Jane turned to watch it as the raft sailed on and she saw that a few smaller fish came to investigate the body before something large swooshed across and took it whole.
“Whoa.” She sat back.
“What is it?” Michael turned.
“Something just ate the fish body. All of it,” she replied.
Michael looked over the water. “Oh well, as long as it sticks to eating fish and not bothering us, I say we ignore it.”
They drifted on, and Jane found it disconcerting that the light and the shadows never moved. There was no sunup, no sundown, or the cool blessing of twilight. Just an eternal light, like a lamp left on in a room night and day.
“Check that out.” David pointed to the shoreline.
There was a patch of the jungle that had been pressed flat. It was about 50 feet wide, and they could see that it led from the depths of the jungle all the way to the water’s edge.
“Something came down to drink. Something freaking big.” David turned to Michael.
“Blue whale. Big,” Andy added.
Angela exhaled. “You know, in this place, I think we’re the bugs.”
“I’d like to see it…from a distance,” Andy chuckled. “Plenty of distance.”
“Me too,” said Michael. He turned. “Should we?”
Jane scowled, and he shook his head.
“Just kidding.” He winked at Andy and mouthed, No, I’m not.
“I saw that,” Jane shot back.
The group continued to meander down the river and marveled at a large, open field of strange purple grasses that were being mown down by a herd of animals the size of hippos but had lustrous, hard bodies, and six stump-like legs. Their mouths lowered and jaws opened, but inside there were no teeth, instead having something like a shredder that sawed at the grass, and then small feeder arms at its edges grabbed the tufts and pulled the food inside.

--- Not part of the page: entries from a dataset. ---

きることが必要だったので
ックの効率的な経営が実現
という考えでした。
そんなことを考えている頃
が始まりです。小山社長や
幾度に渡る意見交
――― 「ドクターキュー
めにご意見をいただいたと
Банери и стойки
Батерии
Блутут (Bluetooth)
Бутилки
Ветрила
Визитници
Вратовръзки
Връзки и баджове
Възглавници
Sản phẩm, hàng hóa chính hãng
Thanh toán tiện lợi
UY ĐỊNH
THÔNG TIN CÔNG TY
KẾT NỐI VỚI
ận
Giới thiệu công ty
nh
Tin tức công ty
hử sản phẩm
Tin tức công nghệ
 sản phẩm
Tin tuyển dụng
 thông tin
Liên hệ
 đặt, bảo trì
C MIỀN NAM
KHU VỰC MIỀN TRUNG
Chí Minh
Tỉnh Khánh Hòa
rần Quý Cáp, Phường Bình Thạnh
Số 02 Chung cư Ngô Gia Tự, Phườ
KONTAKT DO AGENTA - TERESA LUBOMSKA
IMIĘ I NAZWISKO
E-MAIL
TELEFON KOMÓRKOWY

In the longer grasses at the edge, they spotted two lethal-looking creatures that watched with a
predator’s intensity. They had long, muscular legs, two out back and two out front, and their bodies were coiled and ready. Multiple front-facing eyes crowded wolf-like faces as they watched the herd, with special attention being given to one of the smaller creatures that was wandering just a few extra paces from the main group.

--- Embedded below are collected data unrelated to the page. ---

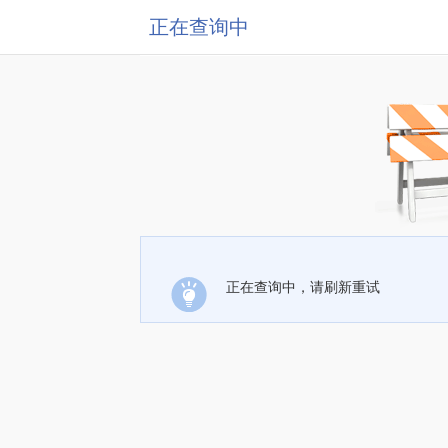
正在查询中
正在查询中，请刷新重试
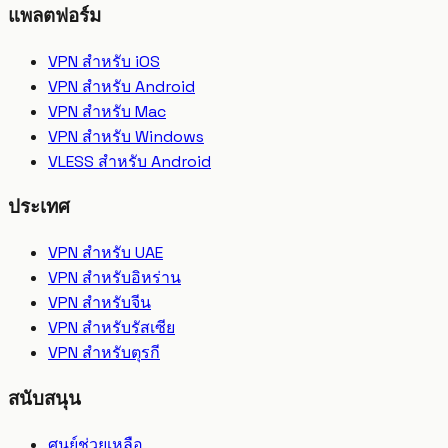
แพลตฟอร์ม
VPN สำหรับ iOS
VPN สำหรับ Android
VPN สำหรับ Mac
VPN สำหรับ Windows
VLESS สำหรับ Android
ประเทศ
VPN สำหรับ UAE
VPN สำหรับอิหร่าน
VPN สำหรับจีน
VPN สำหรับรัสเซีย
VPN สำหรับตุรกี
สนับสนุน
ศูนย์ช่วยเหลือ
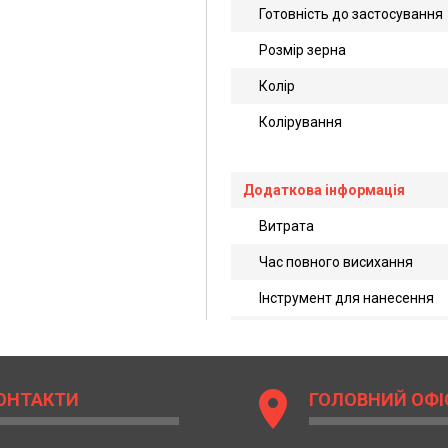
Готовність до застосування
Розмір зерна
Колір
Колірування
Додаткова інформація
Витрата
Час повного висихання
Інструмент для нанесення
location_on
ОНТАКТИ
ГОЛОВНИЙ ОФІ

“It’s like watching a nature documentary about Africa,” Angela said.
“What did you call it, Jane? Concurr…?” Andy asked.
“Concurrent evolution,” Jane replied, keeping her eyes on the scene. “It seems nature likes a certain model and repeats it with whatever raw materials it can find.”
“New Zealand,” David said softly and turned. “It was only inhabited about 1,200 years ago by the Maoris. When they arrived, they found all the biological niches filled by birds—the huge grass-eaters, the carnivores, giant raptors—eagles—big enough to carry off a full-grown man.”

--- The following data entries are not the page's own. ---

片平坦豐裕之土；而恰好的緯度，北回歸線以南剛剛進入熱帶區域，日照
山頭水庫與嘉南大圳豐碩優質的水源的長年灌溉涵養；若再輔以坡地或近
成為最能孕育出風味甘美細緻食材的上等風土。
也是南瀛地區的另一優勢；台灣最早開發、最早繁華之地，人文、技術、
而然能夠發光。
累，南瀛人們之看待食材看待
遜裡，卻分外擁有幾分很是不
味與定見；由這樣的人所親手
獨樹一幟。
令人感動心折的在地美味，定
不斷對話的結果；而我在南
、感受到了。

“And so we think down here it’s the insects?” Andy asked.
“We haven’t seen everything yet.” Michael turned. “Making a call on that now would be like venturing to the Amazon and making a judgment call based on traveling up the first river—we’d think the land was filled with snakes, alligators, and rainbow-colored parrots.”
“You mean it isn’t?” Angela asked.
Michael laughed. “No. This is far stranger, but you must admit, it’s pretty cool.”
They glided onward, and the river broadened. In the thick foliage on either side of them, the branches were alive with movement, but rarely was anything seen. From time to time, a huge tree limb would bend down toward them as if something of considerable weight moved to the thinner end to get a better look at them.
Andy and David had their spears cocked and Michael had his bolt gun in his hand, but nothing ever emerged. Or perhaps the camouflage was so good, they just couldn’t see it.
A half hour later, Andy had speared another fish, this one flatter and broader, and they set about pulling the skin from it and slicing it up again. The meat was a little muddy-tasting on this species but still nourishing and it revitalized them considerably.
This fish being bigger meant it bled out all over the raft.
Michael scowled. “Andy, will you wash that blood off the raft? We look like a floating abattoir.”